> _MATERIAL SHOWN_:

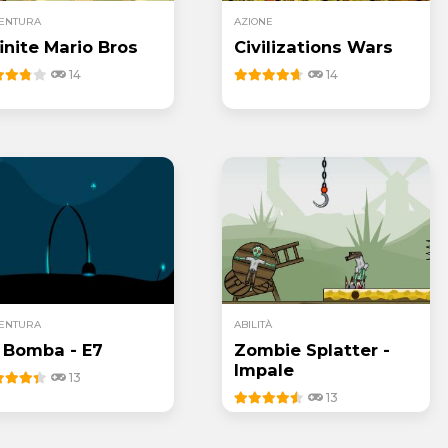
ENTURA
AZIONE
finite Mario Bros
Civilizations Wars
14
14
ENTURA
ABILITÀ
 Bomba - E7
Zombie Splatter -
Impale
13
13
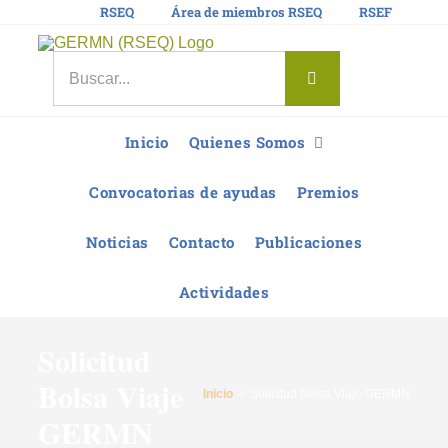
Saltar
RSEQ
Área de miembros RSEQ
RSEF
al
contenido
Buscar:
Inicio
Quienes Somos
Convocatorias de ayudas
Premios
Noticias
Contacto
Publicaciones
Actividades
Solicitud
Bolsa Viaje
Inicio
Solicitud Bolsa Viaje GERMN
GERMN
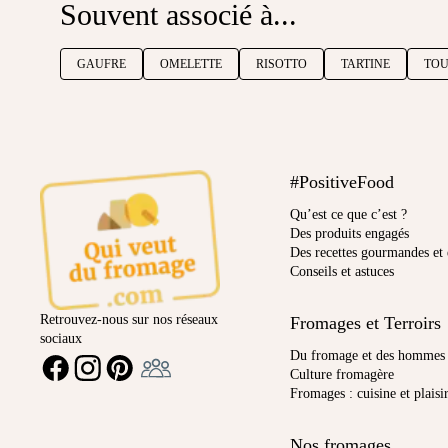
Souvent associé à...
GAUFRE
OMELETTE
RISOTTO
TARTINE
TOU
#PositiveFood
Qu’est ce que c’est ?
Des produits engagés
Des recettes gourmandes et 
Conseils et astuces
Retrouvez-nous sur nos réseaux
Fromages et Terroirs
sociaux
Ambassadeur
Du fromage et des hommes
FACEBOOK
INSTAGRAM
PINTEREST
Culture fromagère
Fromages : cuisine et plaisi
Nos fromages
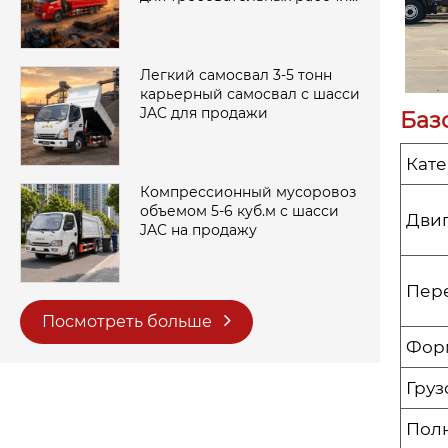
площадок
Легкий самосвал 3-5 тонн
карьерный самосвал с шасси
JAC для продажи
Баз
Кате
Компрессионный мусоровоз
объемом 5-6 куб.м с шасси
Двиг
JAC на продажу
Пер
Посмотреть больше
Фор
Груз
Полн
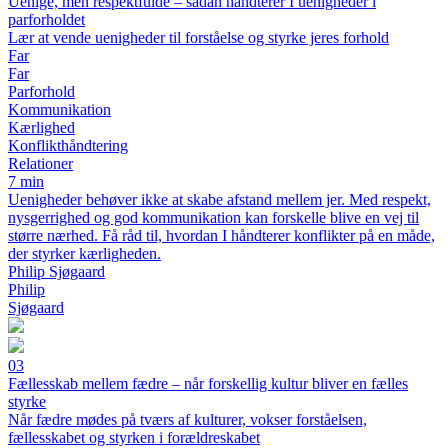
Uenige, men respektfulde – sådan håndterer I uenigheder i
parforholdet
Lær at vende uenigheder til forståelse og styrke jeres forhold
Far
Far
Parforhold
Kommunikation
Kærlighed
Konflikthåndtering
Relationer
7 min
Uenigheder behøver ikke at skabe afstand mellem jer. Med respekt,
nysgerrighed og god kommunikation kan forskelle blive en vej til
større nærhed. Få råd til, hvordan I håndterer konflikter på en måde,
der styrker kærligheden.
Philip Sjøgaard
Philip
Sjøgaard
03
Fællesskab mellem fædre – når forskellig kultur bliver en fælles
styrke
Når fædre mødes på tværs af kulturer, vokser forståelsen,
fællesskabet og styrken i forældreskabet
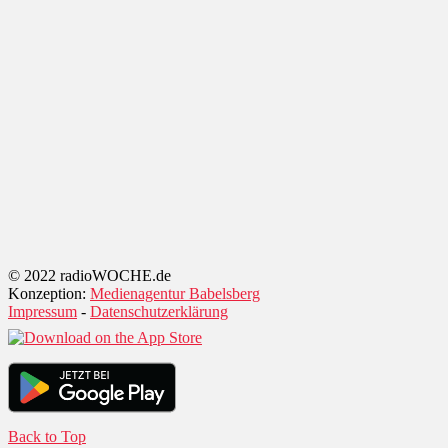
© 2022 radioWOCHE.de
Konzeption:
Medienagentur Babelsberg
Impressum
-
Datenschutzerklärung
Back to Top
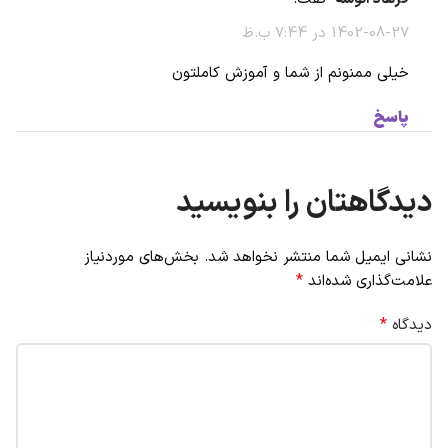
1402-08-27 در 7:44 ب.ظ
خیلی ممنونم از شما و آموزش کاملتون
پاسخ
دیدگاهتان را بنویسید
نشانی ایمیل شما منتشر نخواهد شد.
بخش‌های موردنیاز
*
علامت‌گذاری شده‌اند
*
دیدگاه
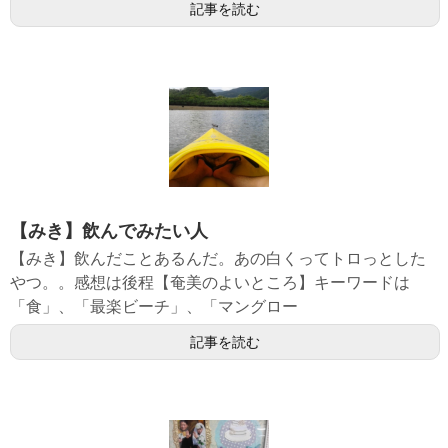
記事を読む
【みき】飲んでみたい人
【みき】飲んだことあるんだ。あの白くってトロっとした
やつ。。感想は後程【奄美のよいところ】キーワードは
「食」、「最楽ビーチ」、「マングロー
記事を読む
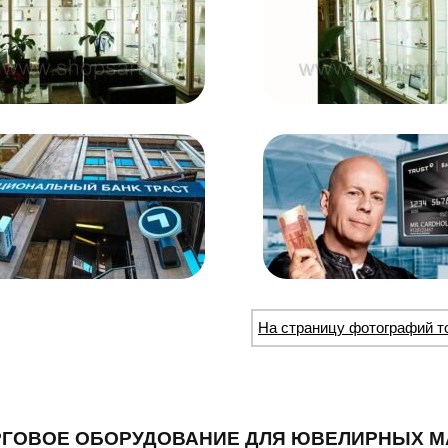
На страницу фотографий т
РГОВОЕ ОБОРУДОВАНИЕ ДЛЯ ЮВЕЛИРНЫХ М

> _ACTIVITY_: Exact copies of the lines from the one containing "Datenschutzerklärung" through the final line of the data are required; pictures are to be omitted.

> _ANSWER_:
Datenschutzerklärung
Back to Top
1402-08-27 در 7:44 ب.ظ
خیلی ممنونم از شما و آموزش کاملتون
پاسخ
دیدگاهتان را بنویسید
نشانی ایمیل شما منتشر نخواهد شد.
بخش‌های موردنیاز
*
علامت‌گذاری شده‌اند
*
دیدگاه
記事を読む
【みき】飲んでみたい人
【みき】飲んだことあるんだ。あの白くってトロっとした
やつ。。感想は後程【奄美のよいところ】キーワードは
「食」、「最楽ビーチ」、「マングロー
記事を読む
На страницу фотографий т
РГОВОЕ ОБОРУДОВАНИЕ ДЛЯ ЮВЕЛИРНЫХ М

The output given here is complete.